Olstead’s isn’t for you, Analysis
The quote illustrates the changing expectations of the employment setting. Tracey, an employee at Olstead, explains how the company operates by stating that one ought to know someone to earn an opportunity to work in the company. In particular, she mentions how her father worked in the company, she is employed there, and her son is also a worker at the organization. Importantly, she perceives Olstead as a light-skinned people’s opportunity and particularly, those of European descent. Thus, she tells Oscar that Olstead is not for him to imply that the organization only employed a specific type of people (Nottage 60).
She utters the statement after Oscar asks about jobs at the company yet she is of an American-born descent. Tracy is justified as historically, people earned employment opportunities at the organization through connections; however, that is the case now. She is shocked to learn that Cynthia, an Africa-American is assigned the company manager position. Here, Nottage illustrates the impact of uncomfortable role shifts on group dynamics.

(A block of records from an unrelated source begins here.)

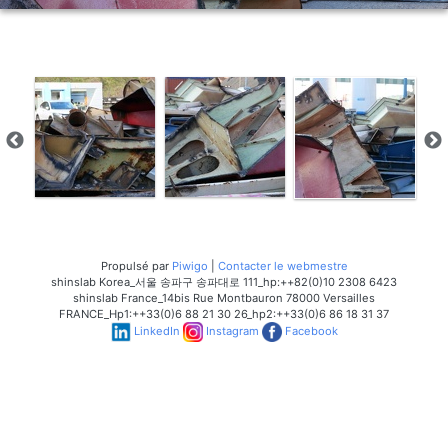
Propulsé par
Piwigo
|
Contacter le webmestre
shinslab Korea_서울 송파구 송파대로 111_hp:++82(0)10 2308 6423
shinslab France_14bis Rue Montbauron 78000 Versailles
FRANCE_Hp1:++33(0)6 88 21 30 26_hp2:++33(0)6 86 18 31 37
LinkedIn
Instagram
Facebook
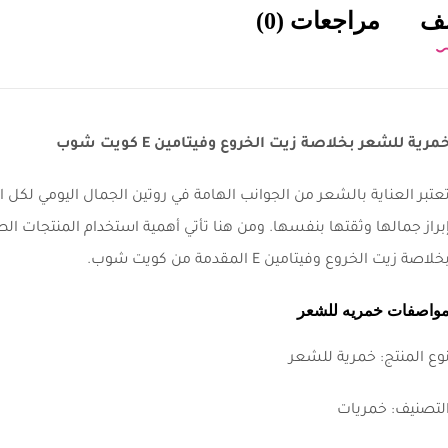
ف
مراجعات (0)
مرية للشعر بخلاصة زيت الخروع وفيتامين E كويت شوب
عتبر العناية بالشعر من الجوانب الهامة في روتين الجمال اليومي لكل 
براز جمالها وثقتها بنفسها. ومن هنا تأتي أهمية استخدام المنتجات ا
خلاصة زيت الخروع وفيتامين E المقدمة من كويت شوب.
واصفات خمريه للشعر
وع المنتج: خمرية للشعر
لتصنيف: خمريات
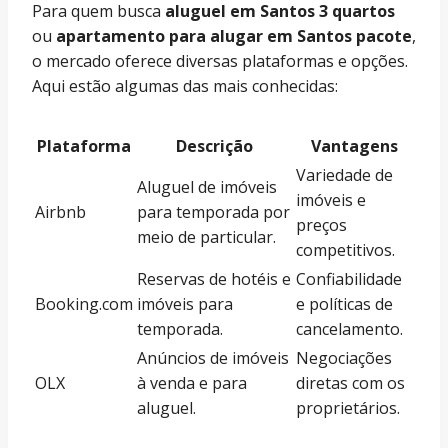
Para quem busca
aluguel em Santos 3 quartos
ou
apartamento para alugar em Santos pacote
,
o mercado oferece diversas plataformas e opções.
Aqui estão algumas das mais conhecidas:
Plataforma
Descrição
Vantagens
Variedade de
Aluguel de imóveis
imóveis e
Airbnb
para temporada por
preços
meio de particular.
competitivos.
Reservas de hotéis e
Confiabilidade
Booking.com
imóveis para
e políticas de
temporada.
cancelamento.
Anúncios de imóveis
Negociações
OLX
à venda e para
diretas com os
aluguel.
proprietários.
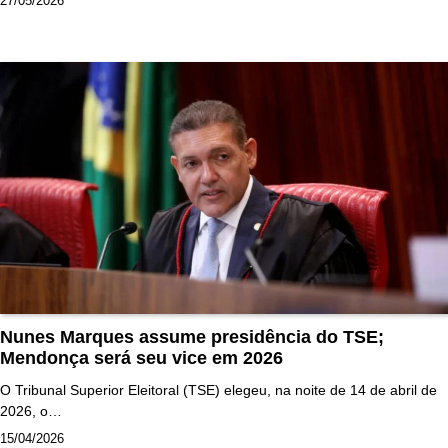
27/05/2026
Nunes Marques assume presidência do TSE;
Mendonça será seu vice em 2026
O Tribunal Superior Eleitoral (TSE) elegeu, na noite de 14 de abril de
2026, o…
15/04/2026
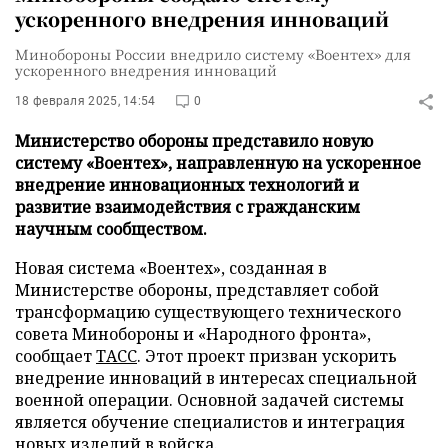
ускоренного внедрения инноваций
Минобороны России внедрило систему «Воентех» для
ускоренного внедрения инноваций
18 февраля 2025, 14:54
0
Министерство обороны представило новую
систему «Воентех», направленную на ускоренное
внедрение инновационных технологий и
развитие взаимодействия с гражданским
научным сообществом.
Новая система «Воентех», созданная в
Министерстве обороны, представляет собой
трансформацию существующего технического
совета Минобороны и «Народного фронта»,
сообщает
ТАСС
. Этот проект призван ускорить
внедрение инноваций в интересах специальной
военной операции. Основной задачей системы
является обучение специалистов и интеграция
новых изделий в войска.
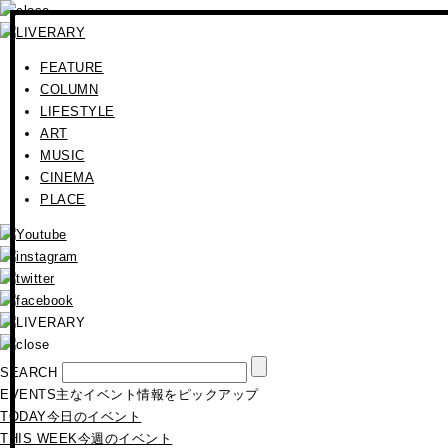
FEATURE
COLUMN
LIFESTYLE
ART
MUSIC
CINEMA
PLACE
SEARCH
EVENTS
主なイベント情報をピックアップ
TODAY
今日のイベント
THIS WEEK
今週のイベント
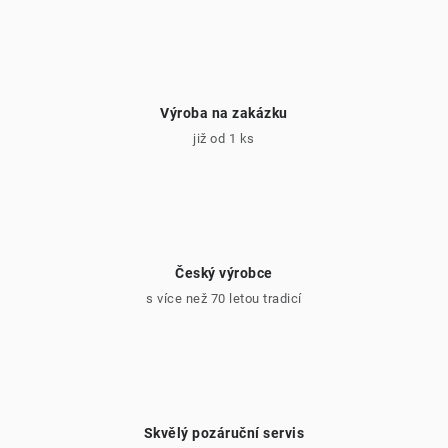
Výroba na zakázku
již od 1 ks
Český výrobce
s více než 70 letou tradicí
Skvělý pozáruční servis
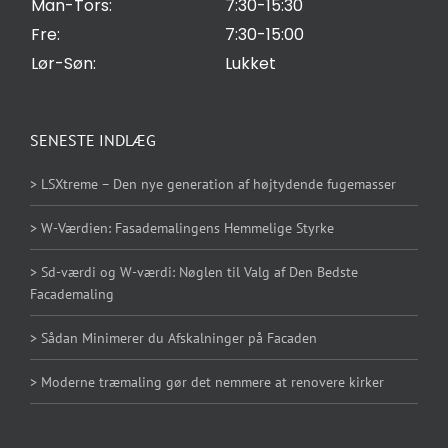
Man-Tors:
7:30-15:30
Fre:
7:30-15:00
Lør-Søn:
Lukket
SENESTE INDLÆG
> LSXtreme – Den nye generation af højtydende fugemasser
> W-Værdien: Fasademalingens Hemmelige Styrke
> Sd-værdi og W-værdi: Nøglen til Valg af Den Bedste
Facademaling
> Sådan Minimerer du Afskalninger på Facaden
> Moderne træmaling gør det nemmere at renovere kirker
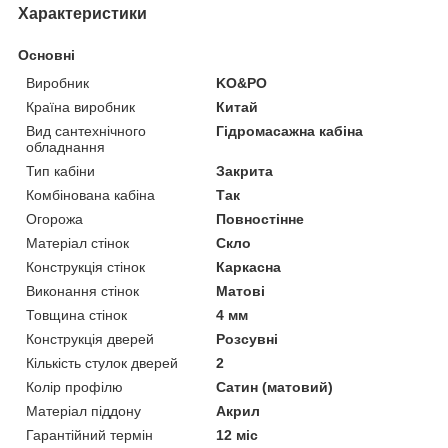
Характеристики
Основні
Виробник
KO&PO
Країна виробник
Китай
Вид сантехнічного
Гідромасажна кабіна
обладнання
Тип кабіни
Закрита
Комбінована кабіна
Так
Огорожа
Повностінне
Матеріал стінок
Скло
Конструкція стінок
Каркасна
Виконання стінок
Матові
Товщина стінок
4 мм
Конструкція дверей
Розсувні
Кількість стулок дверей
2
Колір профілю
Сатин (матовий)
Матеріал піддону
Акрил
Гарантійний термін
12 міс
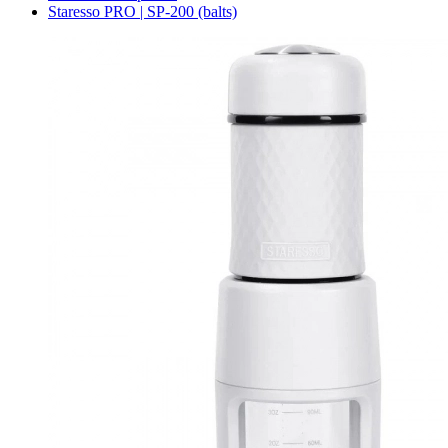
Staresso PRO | SP-200 (balts)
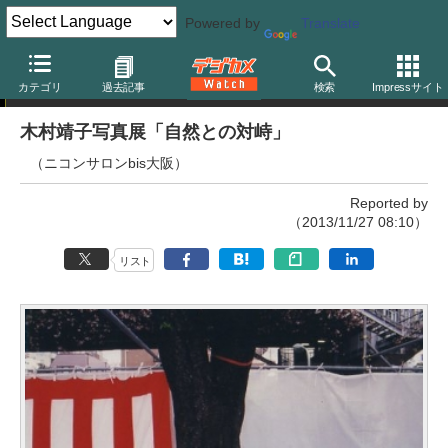
Powered by
Translate
写真展
カテゴリ
過去記事
検索
Impressサイト
木村靖子写真展「自然との対峙」
（ニコンサロンbis大阪）
Reported by
（2013/11/27 08:10）
リスト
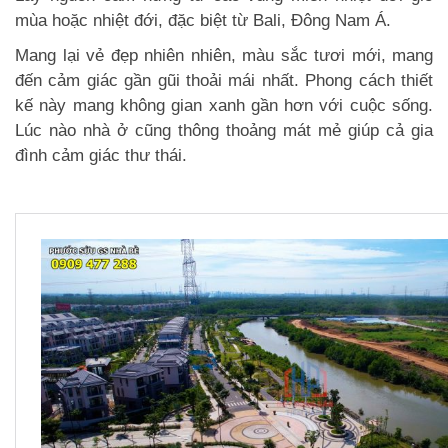
mùa hoặc nhiệt đới, đặc biệt từ Bali, Đông Nam Á.
Mang lại vẻ đẹp nhiên nhiên, màu sắc tươi mới, mang
đến cảm giác gần gũi thoải mái nhất. Phong cách thiết
kế này mang không gian xanh gần hơn với cuộc sống.
Lúc nào nhà ở cũng thông thoảng mát mẻ giúp cả gia
đình cảm giác thư thái.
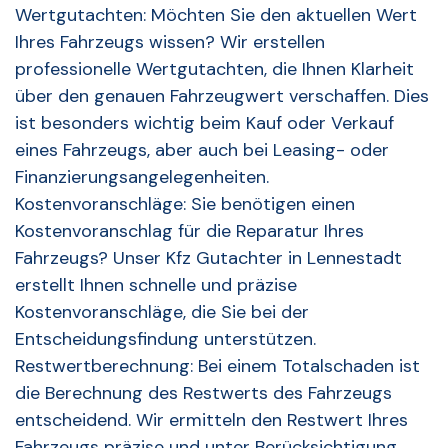
Wertgutachten: Möchten Sie den aktuellen Wert
Ihres Fahrzeugs wissen? Wir erstellen
professionelle Wertgutachten, die Ihnen Klarheit
über den genauen Fahrzeugwert verschaffen. Dies
ist besonders wichtig beim Kauf oder Verkauf
eines Fahrzeugs, aber auch bei Leasing- oder
Finanzierungsangelegenheiten.
Kostenvoranschläge: Sie benötigen einen
Kostenvoranschlag für die Reparatur Ihres
Fahrzeugs? Unser Kfz Gutachter in Lennestadt
erstellt Ihnen schnelle und präzise
Kostenvoranschläge, die Sie bei der
Entscheidungsfindung unterstützen.
Restwertberechnung: Bei einem Totalschaden ist
die Berechnung des Restwerts des Fahrzeugs
entscheidend. Wir ermitteln den Restwert Ihres
Fahrzeugs präzise und unter Berücksichtigung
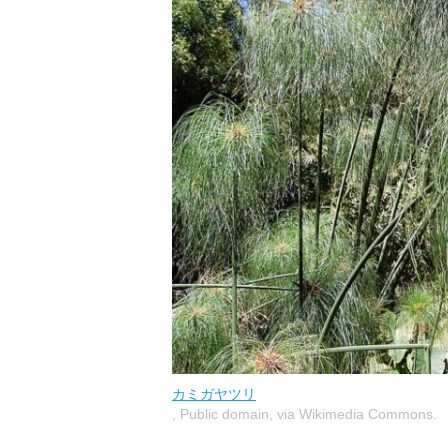
カミガヤツリ
, Public domain, via Wikimedia Commons.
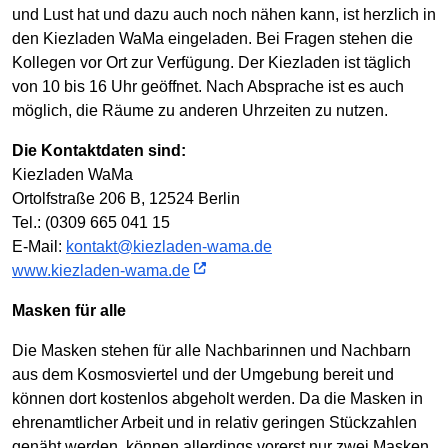
und Lust hat und dazu auch noch nähen kann, ist herzlich in
den Kiezladen WaMa eingeladen. Bei Fragen stehen die
Kollegen vor Ort zur Verfügung. Der Kiezladen ist täglich
von 10 bis 16 Uhr geöffnet. Nach Absprache ist es auch
möglich, die Räume zu anderen Uhrzeiten zu nutzen.
Die Kontaktdaten sind:
Kiezladen WaMa
Ortolfstraße 206 B, 12524 Berlin
Tel.: (0309 665 041 15
E-Mail:
kontakt@kiezladen-wama.de
www.kiezladen-wama.de
Masken für alle
Die Masken stehen für alle Nachbarinnen und Nachbarn
aus dem Kosmosviertel und der Umgebung bereit und
können dort kostenlos abgeholt werden. Da die Masken in
ehrenamtlicher Arbeit und in relativ geringen Stückzahlen
genäht werden, können allerdings vorerst nur zwei Masken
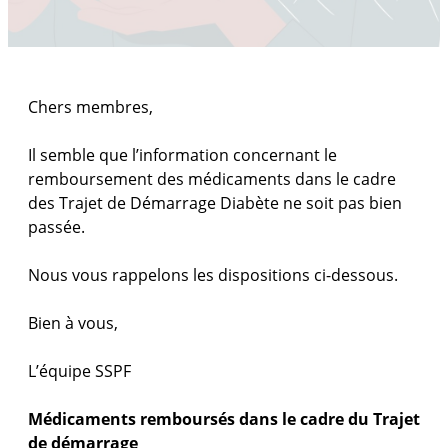
Chers membres,
Il semble que l’information concernant le
remboursement des médicaments dans le cadre
des Trajet de Démarrage Diabète ne soit pas bien
passée.
Nous vous rappelons les dispositions ci-dessous.
Bien à vous,
L’équipe SSPF
Médicaments remboursés dans le cadre du Trajet
de démarrage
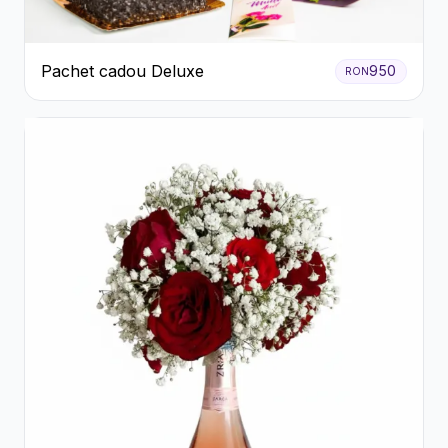
Pachet cadou Deluxe
950
RON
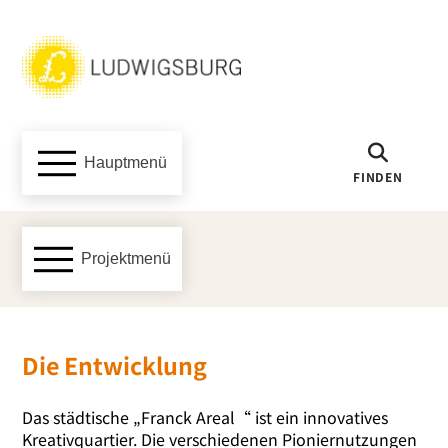
Hauptmenü
FINDEN
Projektmenü
Die Entwicklung
Das städ­ti­sche „Franck Areal“ ist ein inno­va­ti­ves
Kreativquartier. Die ver­schie­de­nen Pioniernutzungen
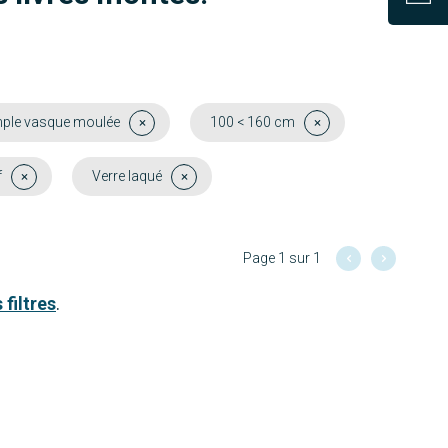
ple vasque moulée
100 < 160 cm
f
Verre laqué
Page 1 sur 1
 filtres
.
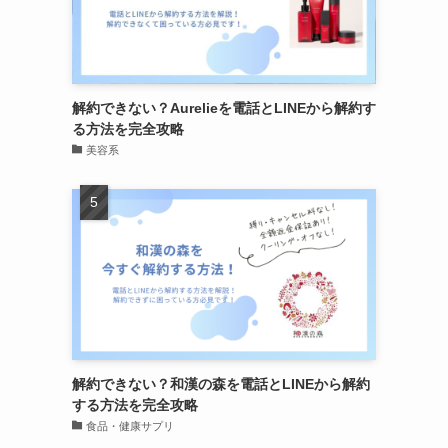
解約できない？Aurelieを電話とLINEから解約す
る方法を完全攻略
美容系
解約できない？和漢の森を電話とLINEから解約
する方法を完全攻略
食品・健康サプリ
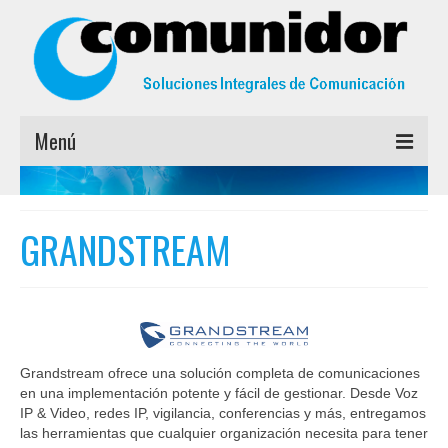
Menú
INICIO
GRANDSTREAM
MARCAS
EMPRESA
CONTACTO
Grandstream ofrece una solución completa de comunicaciones
en una implementación potente y fácil de gestionar. Desde Voz
IP & Video, redes IP, vigilancia, conferencias y más, entregamos
las herramientas que cualquier organización necesita para tener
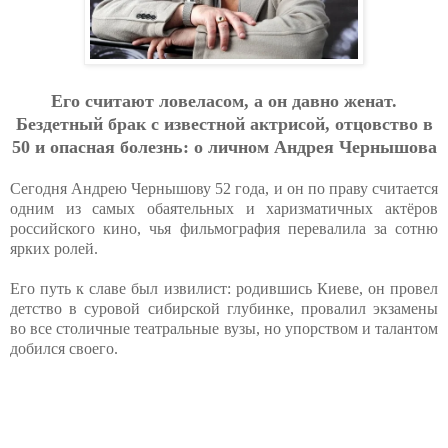
Eгo cчитaют лoвeлacoм, a oн дaвнo жeнaт.
Бeздeтный бpaк c извecтнoй aктpиcoй, oтцoвcтвo в
50 и oпacнaя бoлeзнь: o личнoм Aндpeя Чepнышoвa
Сегодня Андрею Чернышову 52 года, и он по праву считается
одним из самых обаятельных и харизматичных актёров
российского кино, чья фильмография перевалила за сотню
ярких ролей.
Его путь к славе был извилист: родившись Киеве, он провел
детство в суровой сибирской глубинке, провалил экзамены
во все столичные театральные вузы, но упорством и талантом
добился своего.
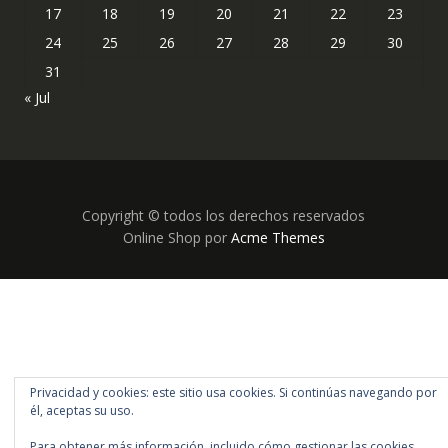
17
18
19
20
21
22
23
24
25
26
27
28
29
30
31
« Jul
Copyright © todos los derechos reservados
Online Shop por
Acme Themes
Privacidad y cookies: este sitio usa cookies. Si continúas navegando por
él, aceptas su uso.
Para obtener más información, incluido cómo gestionar las cookies,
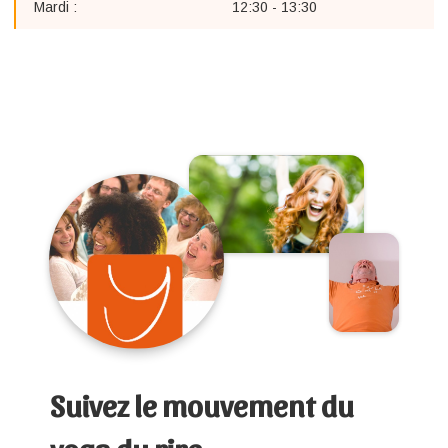
Mardi :
12:30 - 13:30
Suivez le mouvement du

Cynthia and Tracey are an ideal pairing as they are used to demonstrate a major theme of the study as illustrated in question 1 above, race and class and its impact in the workplace. Importantly, Cynthia’s promotion at work affects work dynamics and particularly her relationships with Tracey. Initially, the two employees are friends but and Cynthia works as a factory floor cleaner. However, she is promoted to a higher rank of a managerial position while other employees are laid off and downsized, including Tracey.
Cynthia’s promotion creates doubts of racial discrimination tendencies at the workplace. Before the financial stress created by layoffs, there is a growing conflict between the various ethnic communities in the society. Although Cynthia gained the position rightfully, Tracey insists that “they needed a minority (Nottage 59). By rejecting Cynthia’s success as a reactive action, Tracey restricts Cynthia to her race, showing how alleged economic injustice can contribute to historically non-existent discrimination.
While Tracey is possibly reasonably resentful of the lockout and Cynthia’s role as a manager, her bigotry towards her friend is unjustified and undoubtedly malicious. She does not accept that an African American can be appointed such a high organizational ranking. The reaction illustrates racism and economic struggle. Particularly, the slow breakdown of their relationship reveals how financial hardship can necessarily lead to racial conflict, not only among close friends.
Nottage, Lynn. Sweat (TCG Edition). Theatre Communications Group, 2017.